Bringing the ocean to all: The Adaptive Surf Project’s mission to empower

By Gene Galin

Atlantic Beach, NC – Christine Chadwick stands at the edge of the Atlantic Ocean, surrounded by enthusiastic volunteers and participants, each preparing for a day on the waves. The sun shines brightly, reflecting off the water and creating an atmosphere of pure excitement and joy. Chadwick, a key figure in the Adaptive Surf Project of North Carolina, is more than just an organizer; she’s a passionate advocate for inclusion, using surfing to bring a unique sense of freedom and exhilaration to individuals of all abilities.

“We just like to come out here and have fun and share some waves with good friends,” says Chadwick. “It’s for folks of any and all abilities. We have people from all walks of life, and we’re just happy to share the beautiful ocean and the waves.”

A Mission Born from Personal Experience

The Adaptive Surf Project was founded in 2016 by Christine Chadwick, inspired by personal tragedy and a desire to give back. Chadwick’s older brother was paralyzed in an accident at the age of 17 and eventually passed away. This profound experience shaped her commitment to the adaptive sports community.

“I had an older brother who got injured when he was 17 and was paralyzed. After the accident, he ended up passing away. I was so involved; it was such a big part of my life. I had to give back and stay involved in that community in whatever way I could,” explains Chadwick.

With roots going back to 2009, when they first began assisting with adaptive surfing events, the Chadwicks decided to establish a dedicated project in their home area. What started as a modest initiative for a friend in a wheelchair has grown into a significant community event, drawing in numerous volunteers and participants.
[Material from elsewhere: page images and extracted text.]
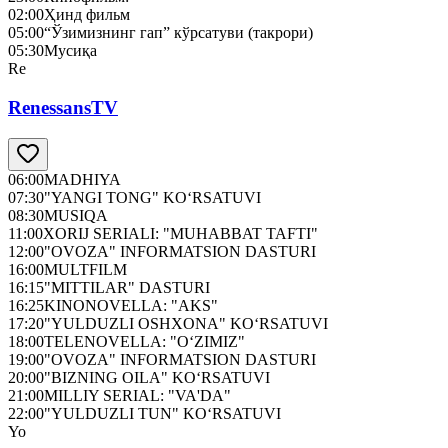
02:00
Ҳинд фильм
05:00
“Ўзимизнинг гап” кўрсатуви (такрори)
05:30
Мусиқа
Re
RenessansTV
06:00
MADHIYA
07:30
"YANGI TONG" KO‘RSATUVI
08:30
MUSIQA
11:00
XORIJ SERIALI: "MUHABBAT TAFTI"
12:00
"OVOZA" INFORMATSION DASTURI
16:00
MULTFILM
16:15
"MITTILAR" DASTURI
16:25
KINONOVELLA: "AKS"
17:20
"YULDUZLI OSHXONA" KO‘RSATUVI
18:00
TELENOVELLA: "O‘ZIMIZ"
19:00
"OVOZA" INFORMATSION DASTURI
20:00
"BIZNING OILA" KO‘RSATUVI
21:00
MILLIY SERIAL: "VA'DA"
22:00
"YULDUZLI TUN" KO‘RSATUVI
Yo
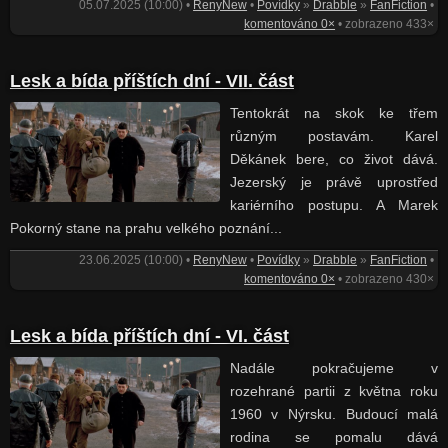
05.07.2025 (10:00) •
RenyNew
•
Povídky
»
Drabble
»
FanFiction
•
komentováno 0×
• zobrazeno 433×
Lesk a bída příštích dní - VII. část
Tentokrát na skok ke třem
různým postavám. Karel
Děkánek bere, co život dává.
Jezerský je právě uprostřed
kariérního postupu. A Marek
Pokorný stane na prahu velkého poznání...
23.06.2025 (10:00) •
RenyNew
•
Povídky
»
Drabble
»
FanFiction
•
komentováno 0×
• zobrazeno 430×
Lesk a bída příštích dní - VI. část
Nadále pokračujeme v
rozehrané partii z května roku
1960 v Nýrsku. Budoucí malá
rodina se pomalu dává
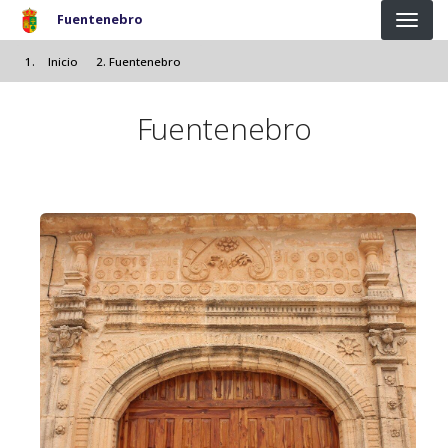
Pasar al contenido principal
Fuentenebro
Inicio
Fuentenebro
Fuentenebro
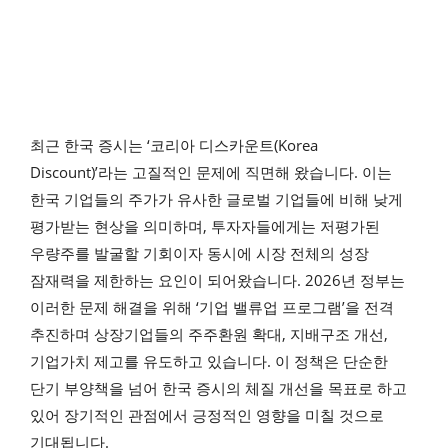
최근 한국 증시는 ‘코리아 디스카운트(Korea
Discount)’라는 고질적인 문제에 직면해 왔습니다. 이는
한국 기업들의 주가가 유사한 글로벌 기업들에 비해 낮게
평가받는 현상을 의미하며, 투자자들에게는 저평가된
우량주를 발굴할 기회이자 동시에 시장 전체의 성장
잠재력을 제한하는 요인이 되어왔습니다. 2026년 정부는
이러한 문제 해결을 위해 ‘기업 밸류업 프로그램’을 전격
추진하며 상장기업들의 주주환원 확대, 지배구조 개선,
기업가치 제고를 유도하고 있습니다. 이 정책은 단순한
단기 부양책을 넘어 한국 증시의 체질 개선을 목표로 하고
있어 장기적인 관점에서 긍정적인 영향을 미칠 것으로
기대됩니다.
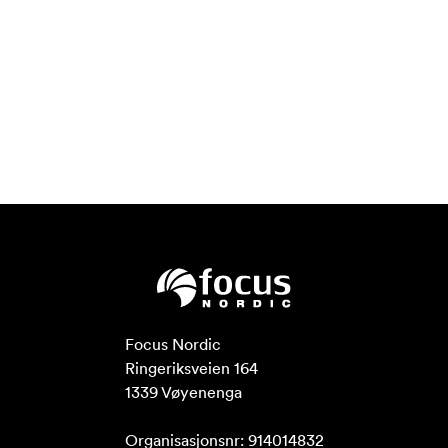
Focus Nordic

Ringeriksveien 164

1339 Vøyenenga

Organisasjonsnr: 914014832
The Heart of the Operation: Volunteers and Community

The Adaptive Surf Project thrives on the dedication and enthusiasm of its volunteers. Every event sees a diverse group of individuals coming together, from seasoned surfers to skilled watermen and women, all united by a common goal: to make the ocean accessible to everyone.

“Our volunteers are phenomenal. They come out here and have more fun, I think, than half of everybody out here,” Chadwick notes with a smile. The volunteers’ roles are crucial, not just for the logistics of getting participants into the water, but also for ensuring safety and providing a supportive, encouraging environment.

Lauren Goodwin, one of the surfers, shared her initial apprehensions and how they were quickly dispelled by the supportive network around her. “The first time I went out, I was real excited but felt purely safe because I was surrounded by volunteers and surfboard experts,” she recalls.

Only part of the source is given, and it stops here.